On attendit, pour avoir de l’eau fraîche, que la marée fût basse, et comme le liquide était toujours saumâtre dans le lit de la rivière, les jeunes gens en remontèrent le courant à travers la forêt qui bordait les rives. Ils parvinrent enfin, à la distance de trois milles environ, jusqu’à une ravine exposée au nord, du haut de laquelle une cascade très limpide se jetait dans le lit du grand courant.

Les explorateurs furent unanimement d’avis qu’il fallait suivre ce ruisseau en remontant vers sa source. De grands blocs de rochers bordaient le lit de cet affluent, au fond duquel on voyait des cailloux blancs et une nombreuse famille de poissons.

« Quelle eau excellente ! s’écria Arthur. Ne dirait-on pas du champagne frappé ?
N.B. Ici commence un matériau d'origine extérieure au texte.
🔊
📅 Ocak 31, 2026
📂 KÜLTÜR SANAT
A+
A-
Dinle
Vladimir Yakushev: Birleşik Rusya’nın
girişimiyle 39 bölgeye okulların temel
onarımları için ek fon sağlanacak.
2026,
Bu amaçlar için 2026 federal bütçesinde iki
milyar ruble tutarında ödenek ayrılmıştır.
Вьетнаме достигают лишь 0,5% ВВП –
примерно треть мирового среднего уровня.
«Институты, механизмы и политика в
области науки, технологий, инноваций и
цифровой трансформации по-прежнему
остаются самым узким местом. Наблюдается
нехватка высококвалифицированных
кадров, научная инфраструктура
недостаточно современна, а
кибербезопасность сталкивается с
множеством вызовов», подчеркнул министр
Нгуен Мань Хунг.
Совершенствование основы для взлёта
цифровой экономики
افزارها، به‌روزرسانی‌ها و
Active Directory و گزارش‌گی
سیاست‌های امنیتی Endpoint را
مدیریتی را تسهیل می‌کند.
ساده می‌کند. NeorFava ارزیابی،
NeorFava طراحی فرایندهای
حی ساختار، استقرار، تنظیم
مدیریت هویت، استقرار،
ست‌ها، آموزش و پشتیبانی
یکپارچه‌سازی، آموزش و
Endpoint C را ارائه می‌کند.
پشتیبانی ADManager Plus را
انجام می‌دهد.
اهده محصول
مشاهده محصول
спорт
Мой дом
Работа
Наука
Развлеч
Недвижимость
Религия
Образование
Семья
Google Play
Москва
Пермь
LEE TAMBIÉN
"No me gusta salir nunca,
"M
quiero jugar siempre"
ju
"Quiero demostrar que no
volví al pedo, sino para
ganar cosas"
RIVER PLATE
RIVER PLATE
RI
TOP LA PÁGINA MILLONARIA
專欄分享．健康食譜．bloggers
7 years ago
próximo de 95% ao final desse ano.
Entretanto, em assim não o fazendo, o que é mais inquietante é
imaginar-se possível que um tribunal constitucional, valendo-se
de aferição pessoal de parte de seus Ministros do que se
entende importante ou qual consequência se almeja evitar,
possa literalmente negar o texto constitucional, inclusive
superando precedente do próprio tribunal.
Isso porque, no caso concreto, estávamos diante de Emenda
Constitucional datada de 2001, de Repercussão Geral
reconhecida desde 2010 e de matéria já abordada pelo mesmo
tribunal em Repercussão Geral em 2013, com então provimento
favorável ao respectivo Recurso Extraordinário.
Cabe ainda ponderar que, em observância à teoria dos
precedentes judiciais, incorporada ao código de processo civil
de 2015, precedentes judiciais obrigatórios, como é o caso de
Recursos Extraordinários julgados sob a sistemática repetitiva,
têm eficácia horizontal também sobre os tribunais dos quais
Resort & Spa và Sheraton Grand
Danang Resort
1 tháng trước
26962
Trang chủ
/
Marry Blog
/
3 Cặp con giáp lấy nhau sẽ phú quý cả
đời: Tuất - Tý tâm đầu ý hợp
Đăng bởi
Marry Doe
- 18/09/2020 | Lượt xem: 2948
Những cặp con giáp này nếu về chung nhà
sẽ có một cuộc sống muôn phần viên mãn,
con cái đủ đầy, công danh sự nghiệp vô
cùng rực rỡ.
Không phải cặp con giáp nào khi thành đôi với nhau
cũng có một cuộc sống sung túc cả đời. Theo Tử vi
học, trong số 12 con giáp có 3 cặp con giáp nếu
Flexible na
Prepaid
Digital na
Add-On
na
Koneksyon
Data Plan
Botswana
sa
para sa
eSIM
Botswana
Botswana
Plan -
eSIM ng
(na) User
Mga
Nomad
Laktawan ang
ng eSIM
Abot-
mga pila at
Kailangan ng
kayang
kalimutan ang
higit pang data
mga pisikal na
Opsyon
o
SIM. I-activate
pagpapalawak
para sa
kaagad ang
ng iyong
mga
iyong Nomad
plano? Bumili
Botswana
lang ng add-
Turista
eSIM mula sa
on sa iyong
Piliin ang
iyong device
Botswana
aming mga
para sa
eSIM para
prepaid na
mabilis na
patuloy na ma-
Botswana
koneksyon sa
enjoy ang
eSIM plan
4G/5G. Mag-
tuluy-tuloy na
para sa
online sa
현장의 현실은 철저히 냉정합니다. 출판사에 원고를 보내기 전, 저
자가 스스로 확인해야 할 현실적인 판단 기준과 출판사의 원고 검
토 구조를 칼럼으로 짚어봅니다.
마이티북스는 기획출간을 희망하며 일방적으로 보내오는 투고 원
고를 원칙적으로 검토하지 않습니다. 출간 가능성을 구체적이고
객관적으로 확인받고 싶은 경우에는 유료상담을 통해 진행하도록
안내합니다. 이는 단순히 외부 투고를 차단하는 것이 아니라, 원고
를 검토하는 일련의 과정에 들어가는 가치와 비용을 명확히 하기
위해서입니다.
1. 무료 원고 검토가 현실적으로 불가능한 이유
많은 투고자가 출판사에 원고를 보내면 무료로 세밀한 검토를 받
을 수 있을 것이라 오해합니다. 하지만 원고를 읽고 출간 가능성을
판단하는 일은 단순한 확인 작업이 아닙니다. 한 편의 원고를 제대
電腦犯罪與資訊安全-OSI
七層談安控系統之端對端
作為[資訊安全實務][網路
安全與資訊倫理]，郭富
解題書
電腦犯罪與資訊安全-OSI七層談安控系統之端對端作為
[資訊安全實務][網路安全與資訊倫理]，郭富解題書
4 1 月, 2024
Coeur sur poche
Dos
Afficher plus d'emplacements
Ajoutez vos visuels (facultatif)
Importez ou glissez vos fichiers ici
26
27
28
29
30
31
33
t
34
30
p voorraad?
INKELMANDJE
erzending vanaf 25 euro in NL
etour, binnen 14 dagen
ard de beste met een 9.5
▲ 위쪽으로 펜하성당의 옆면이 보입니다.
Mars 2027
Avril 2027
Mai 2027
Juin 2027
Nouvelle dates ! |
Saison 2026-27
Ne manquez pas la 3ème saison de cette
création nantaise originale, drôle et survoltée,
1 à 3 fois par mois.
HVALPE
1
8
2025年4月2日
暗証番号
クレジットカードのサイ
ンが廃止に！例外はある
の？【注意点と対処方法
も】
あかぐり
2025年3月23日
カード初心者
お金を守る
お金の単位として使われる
— C’est vrai, répondit Hugues. Ma foi ! ce paysage est ravissant. Il me semble que nous suivons une avenue à l’extrémité de laquelle se trouve un vieux château mauresque.

— Dans lequel demeure une belle princesse, renfermée dans une tour d’acier à la porte de laquelle veille un enchanteur noir, la tête appuyée sur un dragon rouge. Tous les quatre nous accourons au secours de la prisonnière, armés d’un fusil, et n’ayant pour munitions qu’une douzaine de cartouches.

— Hélas ! cela ne suffira pas pour mettre à malemort un enchanteur et un dragon, répliqua Hugues. Si les fées ne nous portent pas dans leur cœur, il nous faudra employer tout ce que nous avons de valeur, de prudence et d’énergie pour réussir. D’ailleurs, c’est Arthur, qui, avec son air tranquille, va être le héros de l’aventure.

— Nous ferons plus tard le siège du château enchanté, répondit celui-ci. Contentons-nous de rapporter triomphalement à la maison une provision d’eau fraîche pour les pauvres altérés. Hé ! Hugues, cria-t-il à son frère, que fais-tu donc là, grimpé sur cette roche pointue ?

— Il est allé s’assurer si cet arbre n’était pas un chou-palmiste, observa Gérald. Quant à moi, je préférerais un pommier couvert de beaux fruits.

— Mais il n’y a point de pommier en Australie, répondit Arthur, ni rien qui ressemble à cet arbre-là. Par contre, les choux-palmistes sont excellents mais je ne crois pas que mon frère ait découvert un de ces végétaux aériens.

— Attention, là-bas ! fit alors Hugues du haut de la roche. Gare à vous ! »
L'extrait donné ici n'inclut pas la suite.